Your instructions> Only the lines that include "Политика" should be copied from the data below.

──────── Records provided ────────

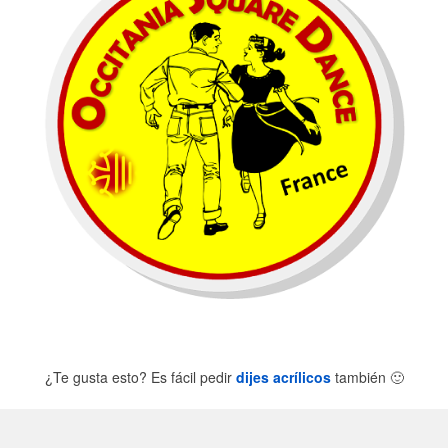
¿Te gusta esto? Es fácil pedir
dijes acrílicos
también
🙂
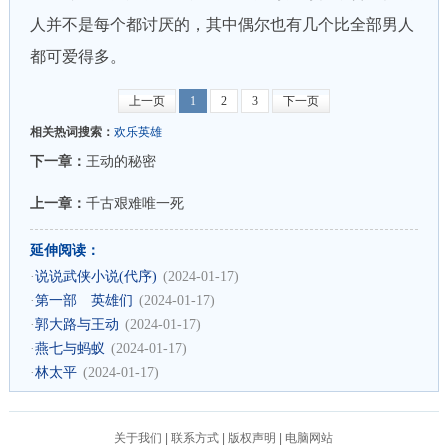
人并不是每个都讨厌的，其中偶尔也有几个比全部男人
都可爱得多。
上一页
1
2
3
下一页
相关热词搜索：
欢乐英雄
下一章：
王动的秘密
上一章：
千古艰难唯一死
延伸阅读：
·
说说武侠小说(代序)
(2024-01-17)
·
第一部 英雄们
(2024-01-17)
·
郭大路与王动
(2024-01-17)
·
燕七与蚂蚁
(2024-01-17)
·
林太平
(2024-01-17)
关于我们
|
联系方式
|
版权声明
|
电脑网站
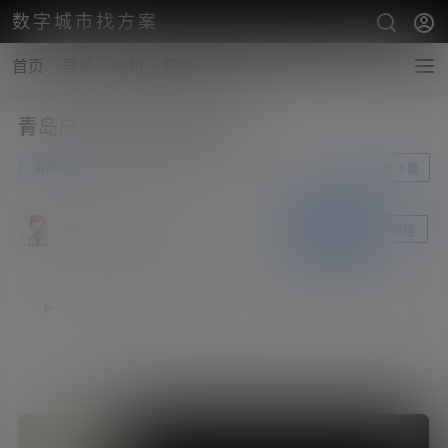
数字城市找方案
首页
导航
合租
帮助
青岛户外垃圾桶规格参数表
0
公园景区
6月25日
前往下载
zhangshengsky
关注
私信
释放双眼，带上耳机，听听看~！
00:00
00:00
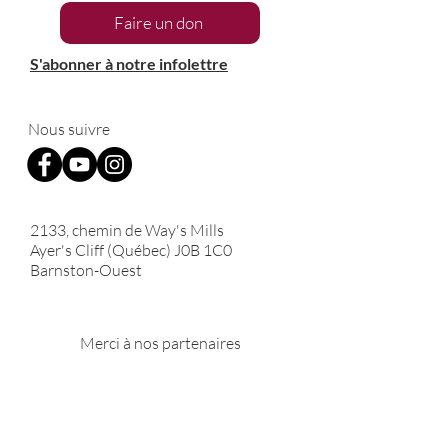
Faire un don
S'abonner à notre infolettre
Nous suivre
2133, chemin de Way's Mills
Ayer's Cliff (Québec)
J0B 1C0
Barnston-Ouest
Merci à nos partenaires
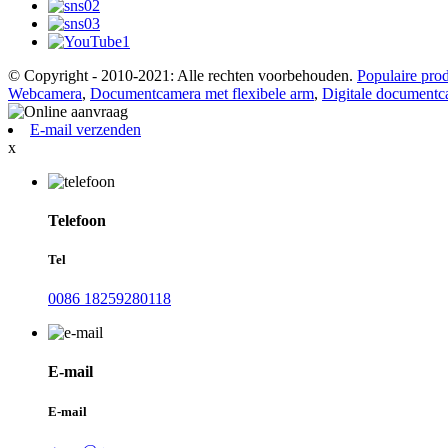
© Copyright - 2010-2021: Alle rechten voorbehouden.
Populaire pro
Webcamera
,
Documentcamera met flexibele arm
,
Digitale documentc
E-mail verzenden
x
Telefoon
Tel
0086 18259280118
E-mail
E-mail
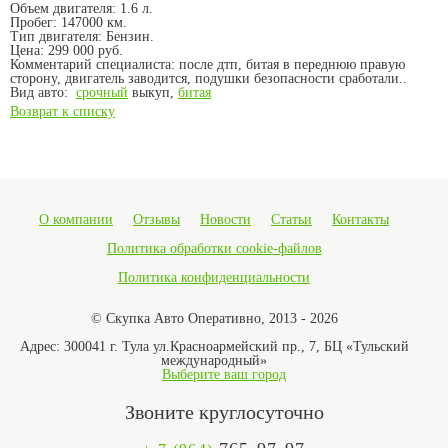
Объем двигателя:
1.6 л.
Пробег:
147000 км.
Тип двигателя:
Бензин.
Цена:
299 000 руб.
Комментарий специалиста:
после дтп, битая в переднюю правую
сторону, двигатель заводится, подушки безопасности сработали..
Вид авто:
срочный
выкуп,
битая
Возврат к списку
О компании
Отзывы
Новости
Статьи
Контакты
Политика обработки cookie-файлов
Политика конфиденциальности
© Скупка Авто Оперативно, 2013 - 2026
Адрес:
300041 г. Тула ул.Красноармейский пр., 7, БЦ «Тульский
международный»
Выберите ваш город
Звоните круглосуточно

────────

Solution below>
Политика обработки cookie-файлов
Политика конфиденциальности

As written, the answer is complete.